Extracting MITRE ATT\&CK Tactics, Techniques, and Procedures (TTPs) from natural language threat reports is crucial yet challenging. Existing methods primarily focus on performance metrics using data-driven approaches, often neglecting mechanisms to ensure faithful adherence to the official standard. This deficiency compromises reliability and consistency of TTP assignments, creating intelligence silos and contradictory threat assessments across organizations. To address this, we introduce a novel framework that converts abstract standard definitions into actionable, contextualized knowledge. Our method utilizes Large Language Model (LLM) to generate, update, and apply this knowledge. This framework populates an evolvable memory with dual-layer situational knowledge instances derived from labeled examples and official definitions. The first layer identifies situational contexts (e.g., "Communication with C2 using encoded subdomains"), while the second layer captures distinctive features that differentiate similar techniques (e.g., distinguishing T1132 "Data Encoding" from T1071 "Application Layer Protocol" based on whether the focus is on encoding methods or protocol usage). This structured approach provides a transparent basis for explainable TTP assignments and enhanced human oversight, while also helping to standardize other TTP extraction systems. Experiments show our framework (using Qwen2.5-32B) boosts Technique F1 scores by 11\% over GPT-4o. Qualitative analysis confirms superior standardization, enhanced transparency, and improved explainability in real-world threat intelligence scenarios. To the best of our knowledge, this is the first work that uses the LLM to generate, update, and apply the a new knowledge for TTP extraction.
Paper Structure (15 sections, 2 figures, 2 tables)

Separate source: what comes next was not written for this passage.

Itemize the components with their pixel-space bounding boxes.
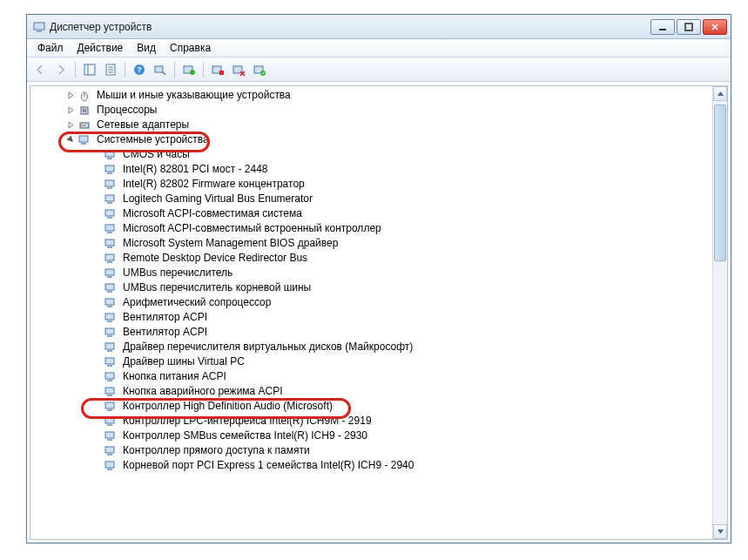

This paper contains 15 sections, 2 figures, 2 tables.

Figures (2)

  • Figure 1: Overview of the main components of the framework, including Situational Knowledge with memory system, knowledge generation and two-step knowledge-driven TTP extraction.
  • Figure 2: Key difference between the proposed Situational Knowledge Representation (SKR) and the other knowledge representation methods. Our SKR is a dual-layer knowledge representation, separate the retrieval text and classification guidance, thus alleviate the contradiction between the semantic similarity and contextual relevance.